TOKYO -- Japanese startup Interstellar Technologies' first successful space rocket launch Saturday marked a small step for the country's independent, private-sector led space business but whether it can make a giant leap and compete with American and Chinese companies remains uncertain.
The rocket, an unmanned Momo-3, was launched at about 5:45 a.m. in Hokkaido. The 10-meter, one-ton suborbital rocket reached space at an altitude of 113 km in four minutes before falling into the Pacific Ocean as planned. The craft carried a 20 kg payload that included a device to measure gravitational forces.
"We have reached a new phase in the history of the development of space," Interstellar President Takahiro Inagawa said.
The company was founded in 2013 by a group of investors that includes startup pioneer Takafumi Horie.

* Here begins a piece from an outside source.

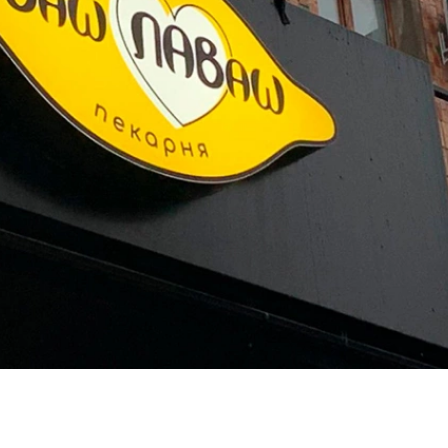
МОНТАЖ
ФАХІВЦЯМИ
АРТЛАЙТ
ОПЛАТА ТА
ДОСТАВКА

A staff of about 20 developed the Momo rocket, which had two unsuccessful launches in 2017 and 2018. Flaws were discovered in the latest rocket, which resulted in the original Tuesday launch being postponed.
Rocket development in Japan had been led by Japan Aerospace Exploration Agency, a government organization, but Interstellar's Saturday launch points toward an era where the private-sector also takes a leading role.
"I expect the space business market will grow as the rocket is used for interesting things," Horie said.
Interstellar is trying to make a name for itself through its low-cost launches. Typical rockets are made of bespoke parts and a single launch costs a minimum of tens of millions of dollars. Interstellar, on the other hand, uses parts that can be found at ordinary home hardware stores and builds the rockets at its own facility, lowering the cost to less than $1 million.
Momo's small size limits it to an experimental role. Interstellar is developing another rocket, the Zero, that can launch small satellites into orbit, aiming to begin commercial operations in 2023. However, to do this the company will not be able to rely on such homespun methods as crowdfunding it has been using to raise capital. Developing the Zero will cost tens of millions of dollars, so the company will need to seek funds by other means.
Demand for microsatellites, which can be used to monitor traffic conditions or disasters, is growing globally, fueling the development of smaller rockets that can send them to orbit. By 2023, demand to launch satellites weighing 50 kg or less is expected to increase to 513, more than five times the demand in 2016, according to U.S. forecaster SpaceWorks Enterprises.
Chasing this market are U.S. company Rocket Lab, which has a small rocket capable of carrying a 200 kg payload. It conducted a successful commercial launch last year. China's privately owned OneSpace has had successful trial launches of small rockets.
"If a small, inexpensive Japanese rocket can be launched, it should provide a tailwind from satellite startups," says Hidetaka Aoki, who oversees investments in space technology at Tokyo-based venture capital company Global Brain.
But for Japanese companies like Interstellar that are playing catch up with American and Chinese rivals in developing private-sector launch businesses, capturing this demand, as well as the necessary capital, will be key to successful commercialization.